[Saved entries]
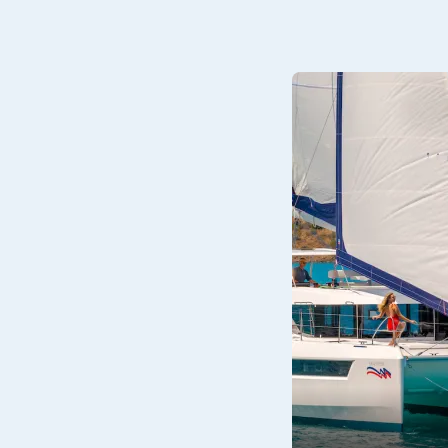
podrá disfrutar de cócteles en cubierta mientras toma el
garantiza una gran variedad para elegir a sus acompañante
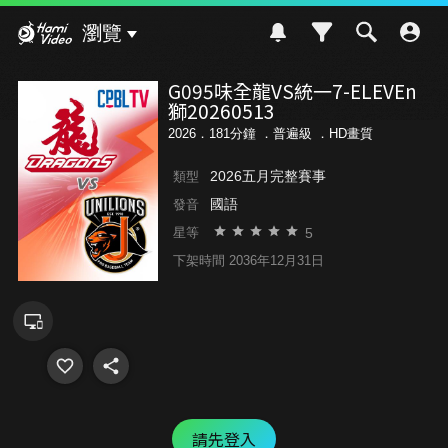
Hami Video
瀏覽
G095味全龍VS統一7-ELEVEn
獅20260513
2026．181分鐘 ．
普遍級
．HD畫質
2026五月完整賽事
類型
國語
發音
5
星等
下架時間 2036年12月31日
請先登入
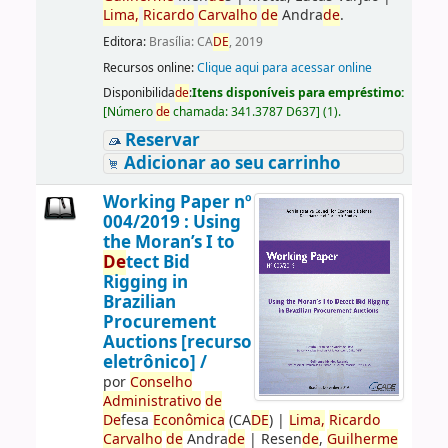
Lima,
Ricardo
Carvalho
de
Andra
de
.
Editora:
Brasília: CA
DE
, 2019
Recursos online:
Clique aqui para acessar online
Disponibilida
de
:
Itens disponíveis para empréstimo:
[
Número
de
chamada:
341.3787 D637
]
(1).
Reservar
Adicionar ao seu carrinho
Working Paper nº
004/2019 : Using
the Moran’s I to
De
tect Bid
Rigging in
Brazilian
Procurement
Auctions [recurso
eletrônico] /
por
Conselho
Administrativo
de
De
fesa
Econômica
(CA
DE
)
|
Lima,
Ricardo
Carvalho
de
Andra
de
|
Resen
de
,
Guilherme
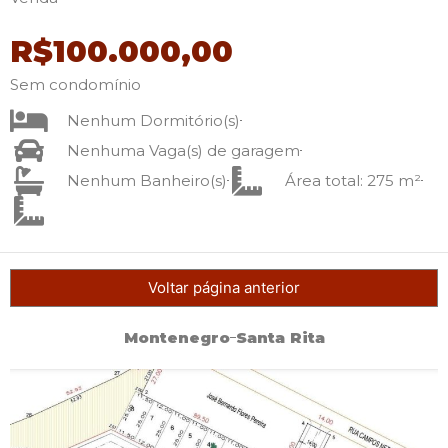
R$100.000,00
Sem condomínio
Nenhum Dormitório(s)
Nenhuma Vaga(s) de garagem
Nenhum Banheiro(s)
Área total: 275 m²
Voltar página anterior
Montenegro
Santa Rita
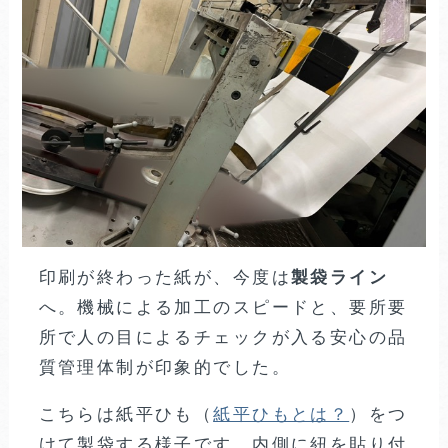
印刷が終わった紙が、今度は
製袋ライン
へ。機械による加工のスピードと、要所要
所で人の目によるチェックが入る安心の品
質管理体制が印象的でした。
こちらは紙平ひも（
紙平ひもとは？
）をつ
けて製袋する様子です。内側に紐を貼り付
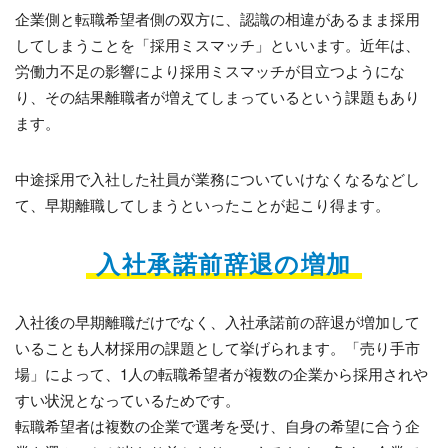
企業側と転職希望者側の双方に、認識の相違があるまま採用
してしまうことを「採用ミスマッチ」といいます。近年は、
労働力不足の影響により採用ミスマッチが目立つようにな
り、その結果離職者が増えてしまっているという課題もあり
ます。
中途採用で入社した社員が業務についていけなくなるなどし
て、早期離職してしまうといったことが起こり得ます。
入社承諾前辞退の増加
入社後の早期離職だけでなく、入社承諾前の辞退が増加して
いることも人材採用の課題として挙げられます。「売り手市
場」によって、1人の転職希望者が複数の企業から採用されや
すい状況となっているためです。
転職希望者は複数の企業で選考を受け、自身の希望に合う企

Your instructions:
From the records above, return each line that has the string "online".

Your response:
Recursos online:
Clique aqui para acessar online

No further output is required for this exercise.